French Bulldog Smelling Flowers

Plants That Are Poisonous To Dogs -
Common & Native To Australia

Australia is a bit of a bear trap sometimes. There are plenty of wild animals, creepy crawlies and poisonous plants. You can encounter these just walking your dog. However, this is particularly important if you hike or camp with your dog often.

So you’re here to know the answer to the question: what plants are toxic to dogs? We have you covered!

This list is a compilation of poisonous plants for dogs that you can find in Australia. As best as we can, we’ll let you know where you’ll find them, why they are poisonous and just how toxic they are.

Red-haired chihuahua puppy sniffing flowers of wild rose

Native Australian Plants Toxic to Dogs

Native Australian plants are indigenous to Australia’s ecosystem. They were here before humans and are therefore fixed parts of the land. As it happens, relatively few of our native species are toxic to dogs. (1)

Here are three notable mentions:

Acacia (Wattles)

Australian Wattle Tree

Native to: Tasmania

Dangerous parts:

Reaction if your dog is poisoned: vomiting, anxiety, disorientation, shaking, drooling, seizures, and sudden death.

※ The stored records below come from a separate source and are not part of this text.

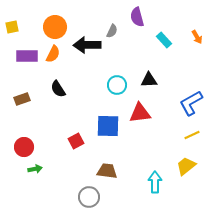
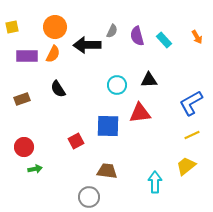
purple semicircle: moved 19 px down
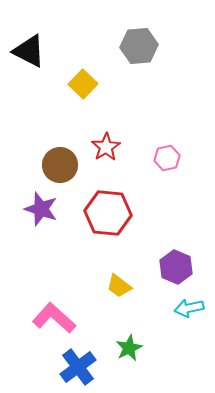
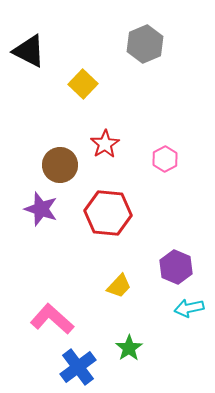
gray hexagon: moved 6 px right, 2 px up; rotated 18 degrees counterclockwise
red star: moved 1 px left, 3 px up
pink hexagon: moved 2 px left, 1 px down; rotated 15 degrees counterclockwise
yellow trapezoid: rotated 84 degrees counterclockwise
pink L-shape: moved 2 px left, 1 px down
green star: rotated 8 degrees counterclockwise
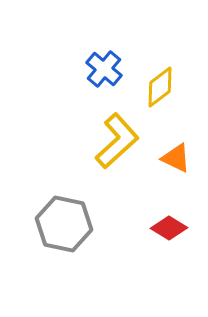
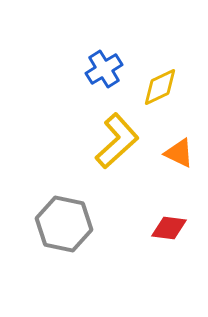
blue cross: rotated 18 degrees clockwise
yellow diamond: rotated 12 degrees clockwise
orange triangle: moved 3 px right, 5 px up
red diamond: rotated 24 degrees counterclockwise
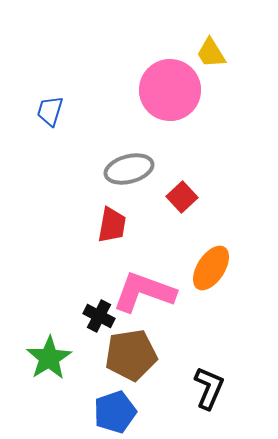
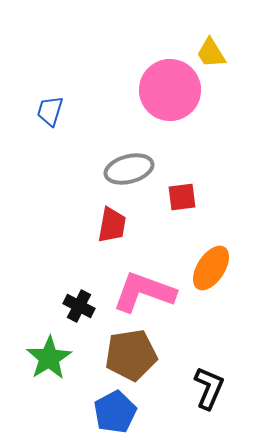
red square: rotated 36 degrees clockwise
black cross: moved 20 px left, 10 px up
blue pentagon: rotated 9 degrees counterclockwise
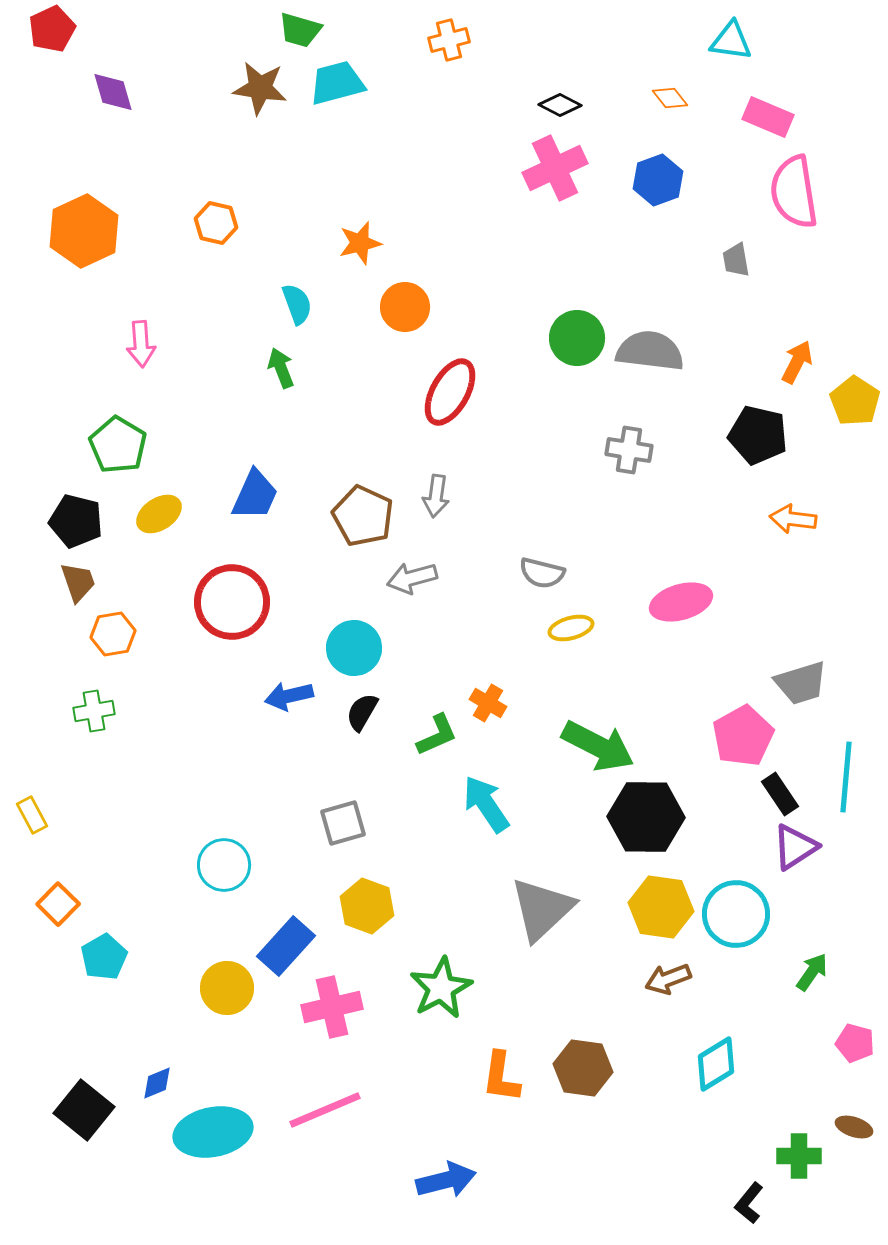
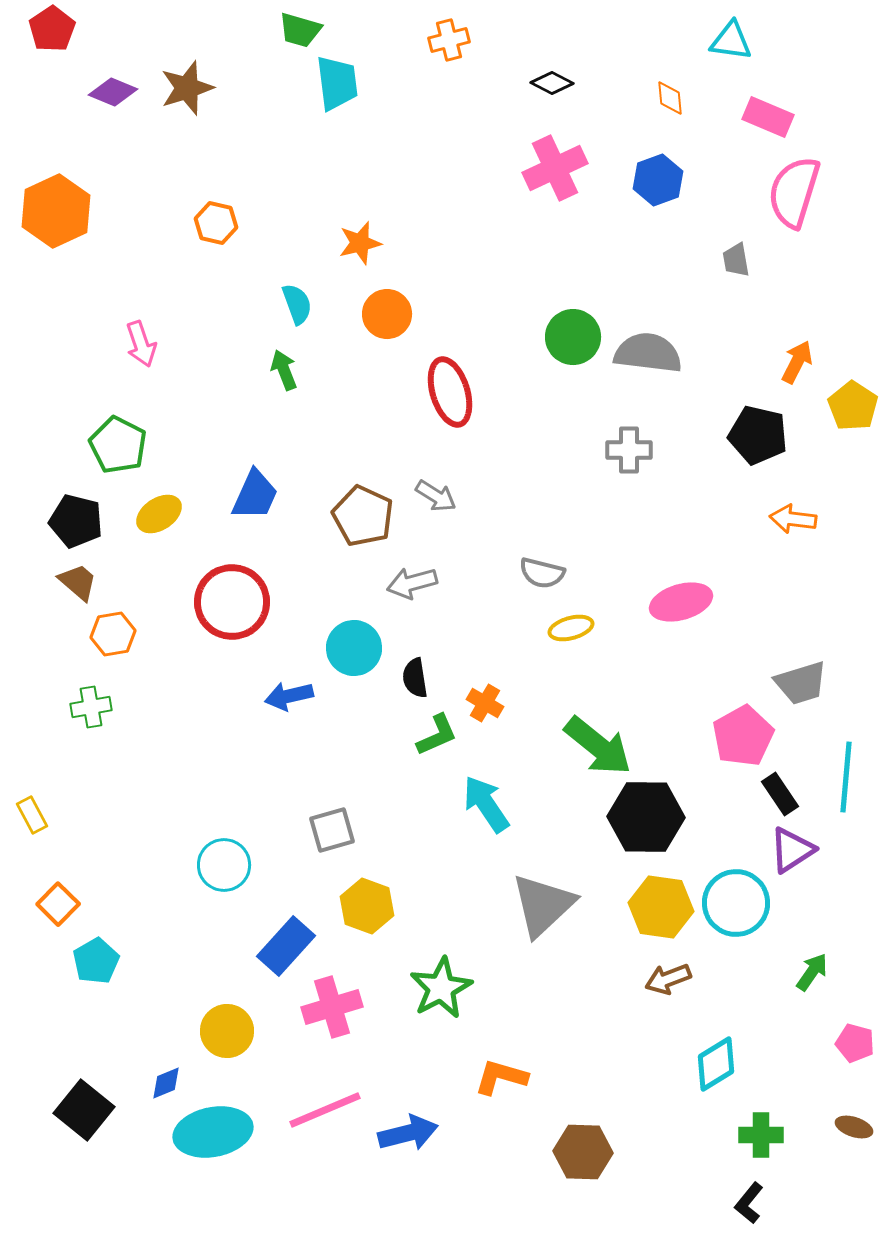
red pentagon at (52, 29): rotated 9 degrees counterclockwise
cyan trapezoid at (337, 83): rotated 98 degrees clockwise
brown star at (260, 88): moved 73 px left; rotated 26 degrees counterclockwise
purple diamond at (113, 92): rotated 51 degrees counterclockwise
orange diamond at (670, 98): rotated 33 degrees clockwise
black diamond at (560, 105): moved 8 px left, 22 px up
pink semicircle at (794, 192): rotated 26 degrees clockwise
orange hexagon at (84, 231): moved 28 px left, 20 px up
orange circle at (405, 307): moved 18 px left, 7 px down
green circle at (577, 338): moved 4 px left, 1 px up
pink arrow at (141, 344): rotated 15 degrees counterclockwise
gray semicircle at (650, 351): moved 2 px left, 2 px down
green arrow at (281, 368): moved 3 px right, 2 px down
red ellipse at (450, 392): rotated 46 degrees counterclockwise
yellow pentagon at (855, 401): moved 2 px left, 5 px down
green pentagon at (118, 445): rotated 4 degrees counterclockwise
gray cross at (629, 450): rotated 9 degrees counterclockwise
gray arrow at (436, 496): rotated 66 degrees counterclockwise
gray arrow at (412, 578): moved 5 px down
brown trapezoid at (78, 582): rotated 30 degrees counterclockwise
orange cross at (488, 703): moved 3 px left
green cross at (94, 711): moved 3 px left, 4 px up
black semicircle at (362, 712): moved 53 px right, 34 px up; rotated 39 degrees counterclockwise
green arrow at (598, 746): rotated 12 degrees clockwise
gray square at (343, 823): moved 11 px left, 7 px down
purple triangle at (795, 847): moved 3 px left, 3 px down
gray triangle at (542, 909): moved 1 px right, 4 px up
cyan circle at (736, 914): moved 11 px up
cyan pentagon at (104, 957): moved 8 px left, 4 px down
yellow circle at (227, 988): moved 43 px down
pink cross at (332, 1007): rotated 4 degrees counterclockwise
brown hexagon at (583, 1068): moved 84 px down; rotated 6 degrees counterclockwise
orange L-shape at (501, 1077): rotated 98 degrees clockwise
blue diamond at (157, 1083): moved 9 px right
green cross at (799, 1156): moved 38 px left, 21 px up
blue arrow at (446, 1180): moved 38 px left, 47 px up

Acacia trees and shrubs are characterised by their gorgeous orangey yellow puffball flowers. They stand majestically on the Australian landscape, but all parts are poison. Yes, seriously. From the leaves to the flowers to the seeds. All parts of an Acacia tree or shrub is highly toxic to your dog. Luckily, dogs are relatively unlikely to consume acacia in any way. Just make sure they don’t consume any seeds on the ground.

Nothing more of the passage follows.